START Provided records

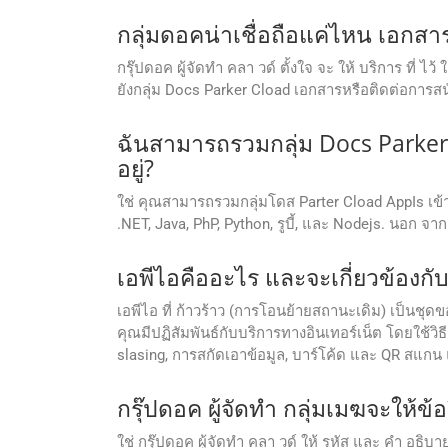
กลุ่มดอคน่าเชื่อถือแค่ไหน เอก
กรุ๊ปดอค ผู้จัดทํา คลา วด์ ตั้งใจ จะ ให้ บริการ ที่ ไว
ยังกลุ่ม Docs Parker Cload เอกสารหรือติดต่อการสน
ฉันสามารถรวมกลุ่ม Docs Parker
อยู่?
ใช่ คุณสามารถรวมกลุ่มโดส Parter Cload AppIs เ
.NET, Java, PhP, Python, รูบี้, และ Nodejs. นอก จา
เอพีไอคืออะไร และจะเกี่ยวข้องกับ
เอพีไอ ที่ ก้าวร้าว (การโอนย้ายสถานะเดิม) เป็นชุ
คุณมีปฏิสัมพันธ์กับบริการทางอินเทอร์เน็ต โดยใช้
slasing, การสกัดเอาข้อมูล, บาร์โค้ด และ QR สแกน 
กรุ๊ปดอค ผู้จัดทํา กลุ่มเมฆจะใ
ใช่ กรุ๊ปดอค ผู้จัดทํา คลา วด์ ให้ รหัส และ คํา อธิบา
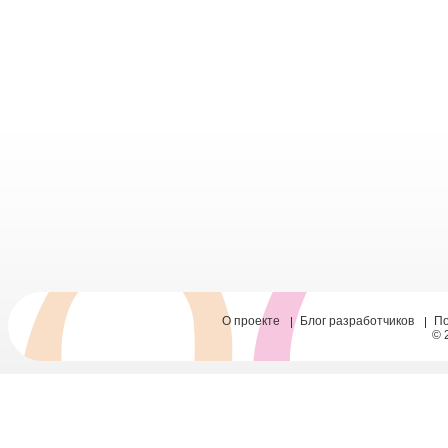
О проекте
Блог разработчиков
П
© 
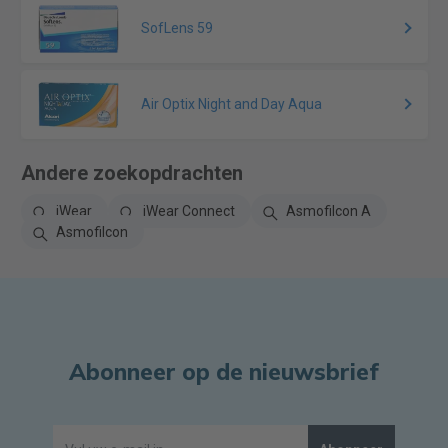
SofLens 59
Air Optix Night and Day Aqua
Andere zoekopdrachten
iWear
iWear Connect
Asmofilcon A
Asmofilcon
Abonneer op de nieuwsbrief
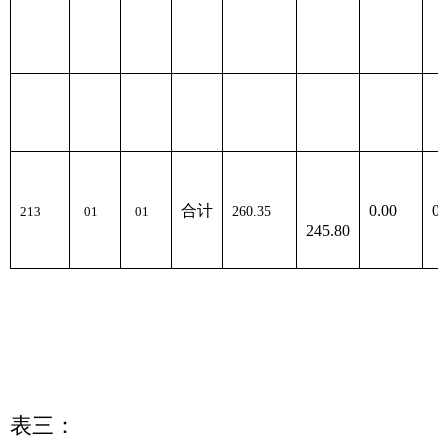
合
01
213
260.35
235.64
24.71
01
计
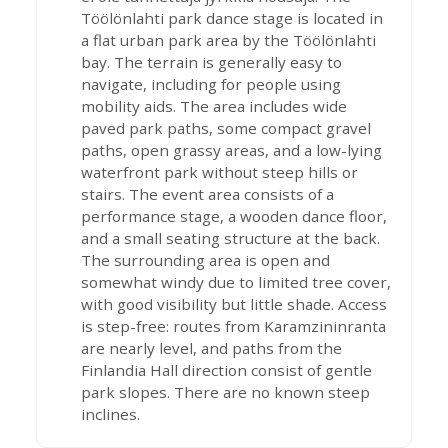
Töölönlahti park dance stage is located in
a flat urban park area by the Töölönlahti
bay. The terrain is generally easy to
navigate, including for people using
mobility aids. The area includes wide
paved park paths, some compact gravel
paths, open grassy areas, and a low-lying
waterfront park without steep hills or
stairs. The event area consists of a
performance stage, a wooden dance floor,
and a small seating structure at the back.
The surrounding area is open and
somewhat windy due to limited tree cover,
with good visibility but little shade. Access
is step-free: routes from Karamzininranta
are nearly level, and paths from the
Finlandia Hall direction consist of gentle
park slopes. There are no known steep
inclines.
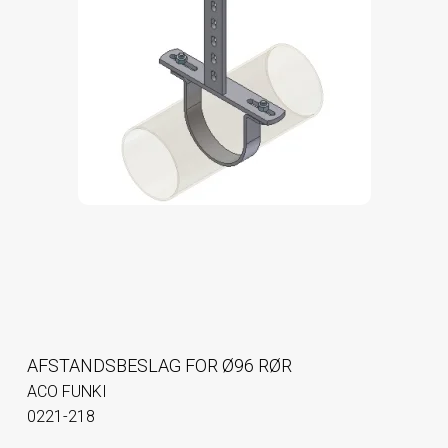
AFSTANDSBESLAG FOR Ø96 RØR
ACO FUNKI
0221-218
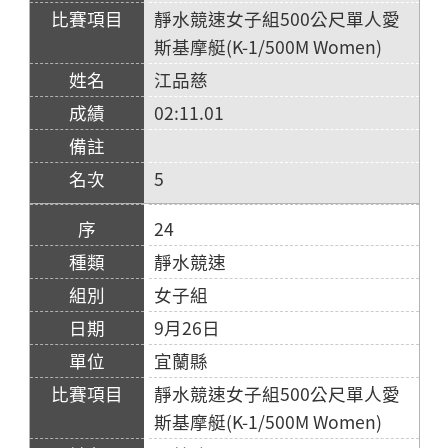
靜水競速女子組500公尺單人愛
斯基摩艇(K-1/500M Women)
江品慈
02:11.01
5
24
靜水競速
女子組
9月26日
宜蘭縣
靜水競速女子組500公尺單人愛
斯基摩艇(K-1/500M Women)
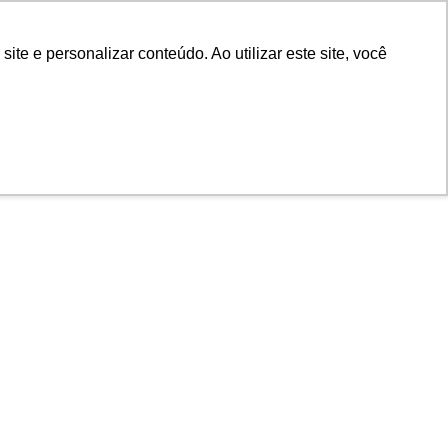
POR
Portal Acadêmico IED
e e personalizar conteúdo. Ao utilizar este site, você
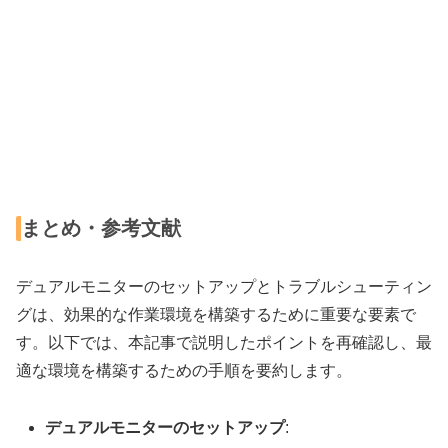
まとめ・参考文献
デュアルモニターのセットアップとトラブルシューティン
グは、効果的な作業環境を構築するために重要な要素で
す。以下では、本記事で説明したポイントを再確認し、最
適な環境を構築するための手順を要約します。
デュアルモニターのセットアップ
:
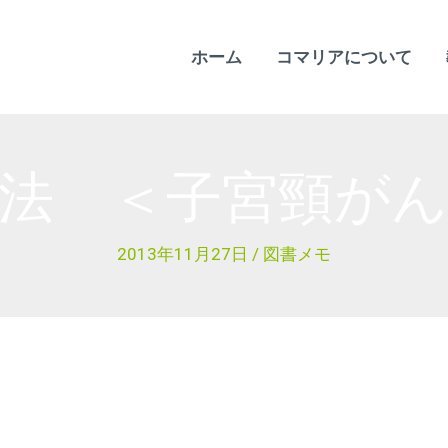
ホーム
コマリアについて
法 ＜子宮頸が
2013年11月27日
/
図書メモ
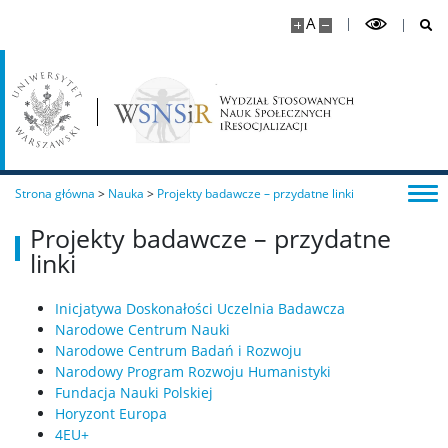
A
Strona główna
>
Nauka
>
Projekty badawcze – przydatne linki
Projekty badawcze – przydatne
linki
Inicjatywa Doskonałości Uczelnia Badawcza
Narodowe Centrum Nauki
Narodowe Centrum Badań i Rozwoju
Narodowy Program Rozwoju Humanistyki
Fundacja Nauki Polskiej
Horyzont Europa
4EU+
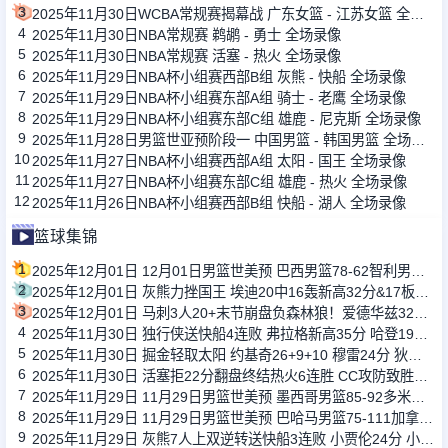
3
2025年11月30日WCBA常规赛揭幕战 广东女篮 - 江苏女篮 全场录像
4
2025年11月30日NBA常规赛 鹈鹕 - 勇士 全场录像
5
2025年11月30日NBA常规赛 活塞 - 热火 全场录像
6
2025年11月29日NBA杯小组赛西部B组 灰熊 - 快船 全场录像
7
2025年11月29日NBA杯小组赛东部A组 骑士 - 老鹰 全场录像
8
2025年11月29日NBA杯小组赛东部C组 雄鹿 - 尼克斯 全场录像
9
2025年11月28日男篮世亚预阶段一 中国男篮 - 韩国男篮 全场录像
10
2025年11月27日NBA杯小组赛西部A组 太阳 - 国王 全场录像
11
2025年11月27日NBA杯小组赛东部C组 雄鹿 - 热火 全场录像
12
2025年11月26日NBA杯小组赛西部B组 快船 - 湖人 全场录像
篮球集锦
1
2025年12月01日 12月01日男篮世美预 巴西男篮78-62智利男篮 全场集锦
2
2025年12月01日 灰熊力挫国王 埃迪20中16轰新高32分&17板5帽 德罗赞23分
3
2025年12月01日 马刺3人20+末节崩盘负森林狼！爱德华兹32+6 兰德尔22+6+12
4
2025年11月30日 独行侠送快船4连败 弗拉格新高35分 哈登19罚7失误 克莱23分
5
2025年11月30日 掘金轻取太阳 约基奇26+9+10 穆雷24分 狄龙27分
6
2025年11月30日 活塞拒22分翻盘终结热火6连胜 CC攻防致胜&29+8 维金斯31+6
7
2025年11月29日 11月29日男篮世美预 墨西哥男篮85-92多米尼加男篮 全场集锦
8
2025年11月29日 11月29日男篮世美预 巴哈马男篮75-111加拿大男篮 全场集锦
9
2025年11月29日 灰熊7人上双逆转送快船3连败 小贾伦24分 小卡赛季新高39分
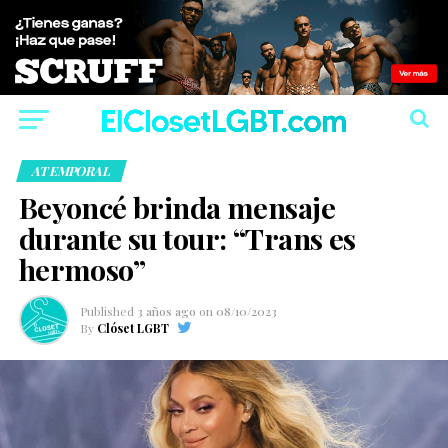
ATEMPORAL
Beyoncé brinda mensaje
durante su tour: “Trans es
hermoso”
Published
3 años ago
on
08/10/2023
By
Clóset LGBT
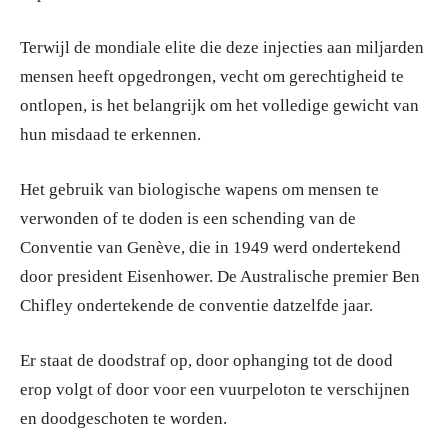
Terwijl de mondiale elite die deze injecties aan miljarden
mensen heeft opgedrongen, vecht om gerechtigheid te
ontlopen, is het belangrijk om het volledige gewicht van
hun misdaad te erkennen.
Het gebruik van biologische wapens om mensen te
verwonden of te doden is een schending van de
Conventie van Genève, die in 1949 werd ondertekend
door president Eisenhower. De Australische premier Ben
Chifley ondertekende de conventie datzelfde jaar.
Er staat de doodstraf op, door ophanging tot de dood
erop volgt of door voor een vuurpeloton te verschijnen
en doodgeschoten te worden.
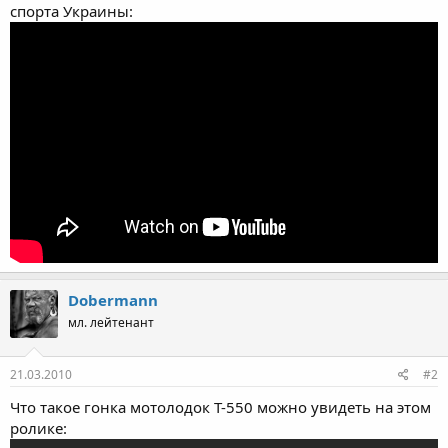
спорта Украины:
Dobermann
мл. лейтенант
21.03.2010
#2
Что такое гонка мотолодок Т-550 можно увидеть на этом
ролике:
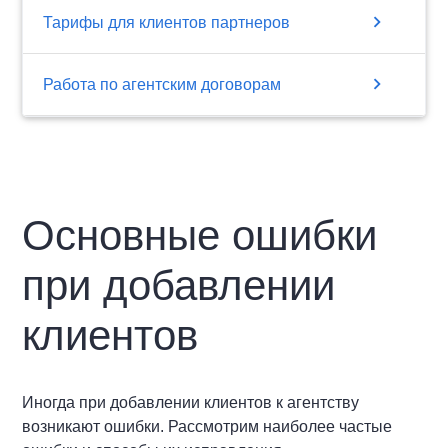
chevron_right
Тарифы для клиентов партнеров
chevron_right
Работа по агентским договорам
Основные ошибки
при добавлении
клиентов
Иногда при добавлении клиентов к агентству
возникают ошибки. Рассмотрим наиболее частые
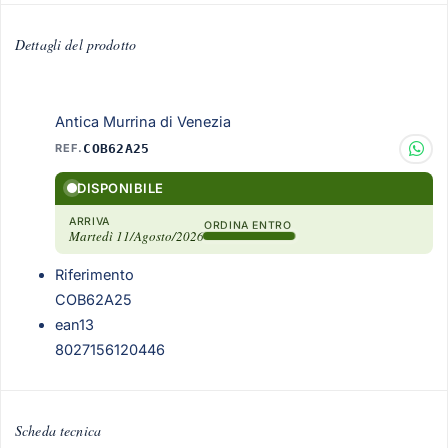
Dettagli del prodotto
Antica Murrina di Venezia
REF.
COB62A25
DISPONIBILE
ARRIVA
ORDINA ENTRO
Martedì 11/Agosto/2026
Riferimento
COB62A25
ean13
8027156120446
Scheda tecnica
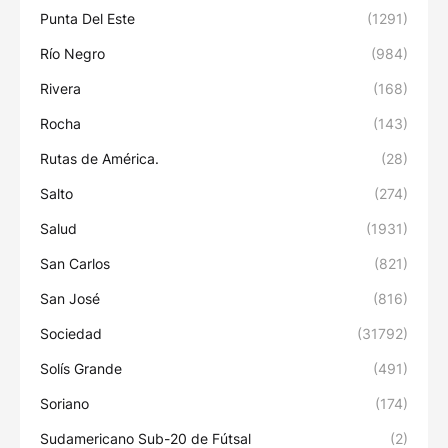
Punta Del Este
(1291)
Río Negro
(984)
Rivera
(168)
Rocha
(143)
Rutas de América.
(28)
Salto
(274)
Salud
(1931)
San Carlos
(821)
San José
(816)
Sociedad
(31792)
Solís Grande
(491)
Soriano
(174)
Sudamericano Sub-20 de Fútsal
(2)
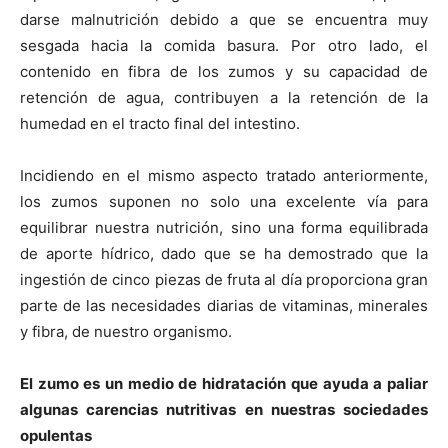
darse malnutrición debido a que se encuentra muy
sesgada hacia la comida basura. Por otro lado, el
contenido en fibra de los zumos y su capacidad de
retención de agua, contribuyen a la retención de la
humedad en el tracto final del intestino.
Incidiendo en el mismo aspecto tratado anteriormente,
los zumos suponen no solo una excelente vía para
equilibrar nuestra nutrición, sino una forma equilibrada
de aporte hídrico, dado que se ha demostrado que la
ingestión de cinco piezas de fruta al día proporciona gran
parte de las necesidades diarias de vitaminas, minerales
y fibra, de nuestro organismo.
El zumo es un medio de hidratación que ayuda a paliar
algunas carencias nutritivas en nuestras sociedades
opulentas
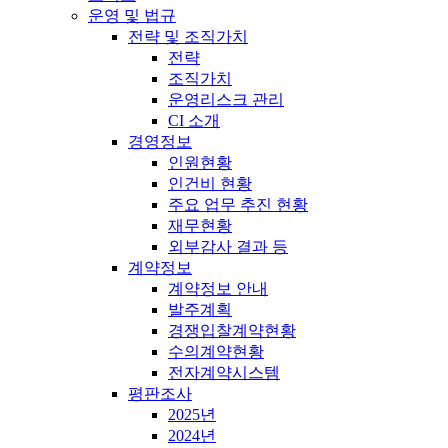
운영 및 법규
전략 및 조직가치
전략
조직가치
운영리스크 관리
CI 소개
경영정보
인원현황
인건비 현황
주요 업무 추진 현황
재무현황
외부감사 결과 등
계약정보
계약정보 안내
발주계획
경쟁입찰계약현황
수의계약현황
전자계약시스템
평판조사
2025년
2024년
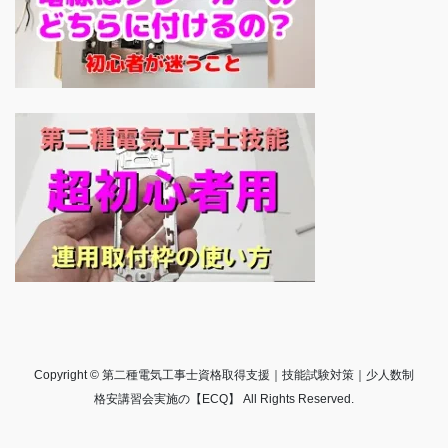
Copyright © 第二種電気工事士資格取得支援｜技能試験対策｜少人数制
格安講習会実施の【ECQ】 All Rights Reserved.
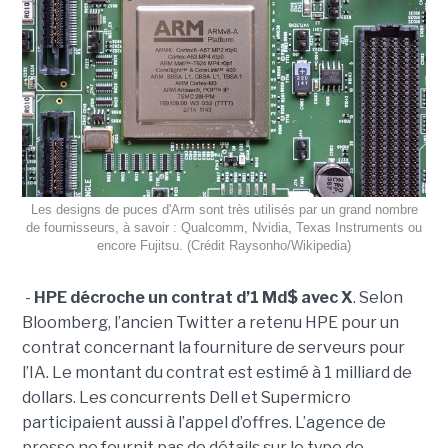
Les designs de puces d'Arm sont très utilisés par un grand nombre
de fournisseurs, à savoir : Qualcomm, Nvidia, Texas Instruments ou
encore Fujitsu. (Crédit Raysonho/Wikipedia)
-
HPE décroche un contrat d’1 Md$ avec X
. Selon
Bloomberg, l’ancien Twitter a retenu HPE pour un
contrat concernant la fourniture de serveurs pour
l’IA. Le montant du contrat est estimé à 1 milliard de
dollars. Les concurrents Dell et Supermicro
participaient aussi à l’appel d’offres. L’agence de
presse ne fournit pas de détails sur le type de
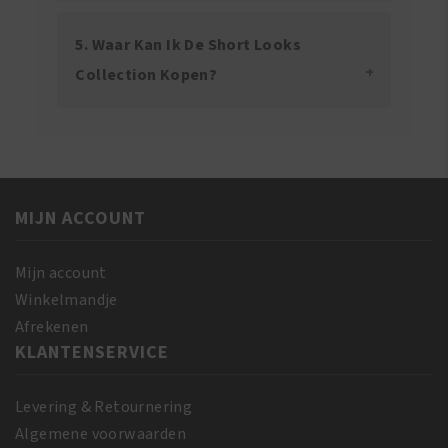
5. Waar Kan Ik De Short Looks
Collection Kopen?
MIJN ACCOUNT
Mijn account
Winkelmandje
Afrekenen
KLANTENSERVICE
Levering & Retournering
Algemene voorwaarden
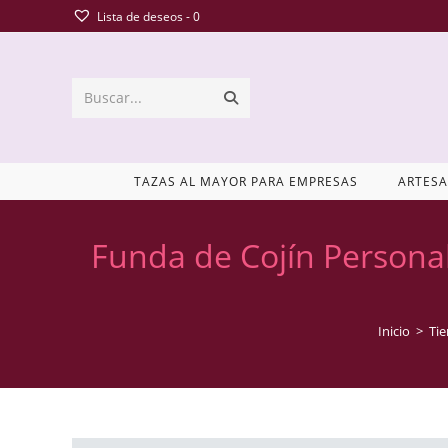
Lista de deseos -
0
Buscar...
TAZAS AL MAYOR PARA EMPRESAS
ARTESA
Funda de Cojín Persona
Inicio
>
Ti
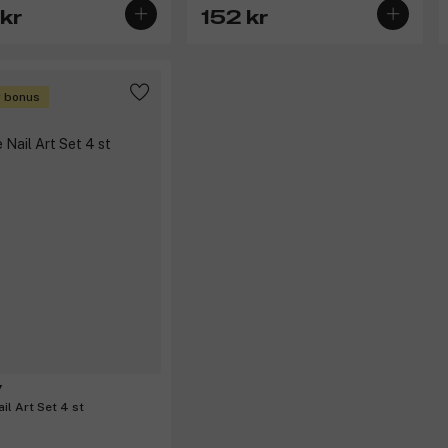
kr
152 kr
r bonus
y
il Art Set 4 st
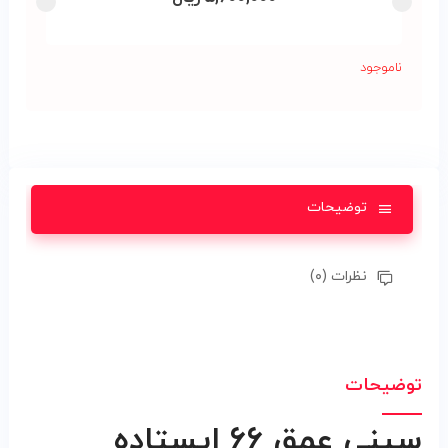
ناموجود
توضیحات
نظرات (۰)
توضیحات
سيني عمق ٦٦ ايستاده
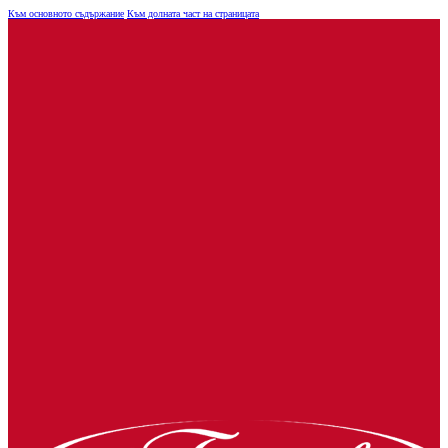
Към основното съдържание
Към долната част на страницата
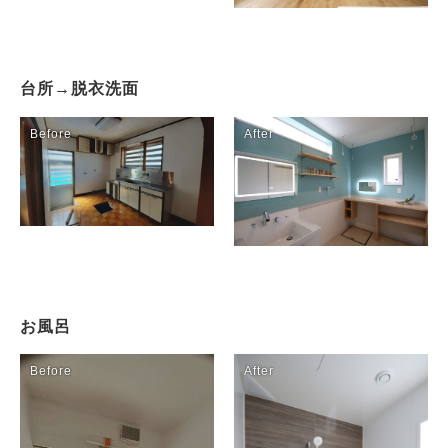
Initiative
取り組み
台所→脱衣洗面
After Service
建ててからのお付き合い
Company
会社概要
blog
ブログ
お風呂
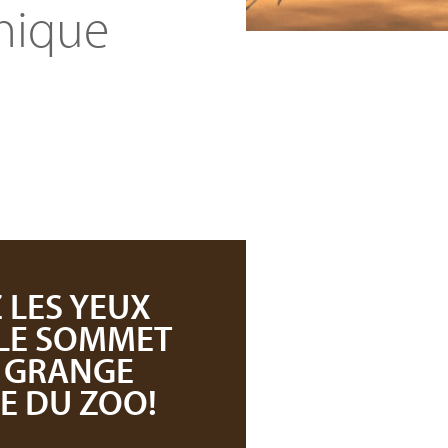
unique
 LES YEUX
 LE SOMMET
A GRANGE
E DU ZOO!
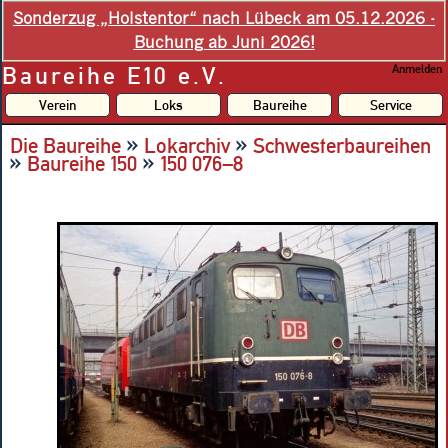
Sonderzug „Holstentor“ nach Lübeck am 05.12.2026 -
Buchung ab Juni 2026!
Baureihe E10 e.V.
Anmelden
Verein
Loks
Baureihe
Service
»
»
Die Baureihe
Lokarchiv
Schwesterbaureihen
»
»
Baureihe 150
150 076–8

END Provided records

▸ Task details:
Looking at the records above, say how many of their lines include the word "from", with no other words.

▸ Response area:
2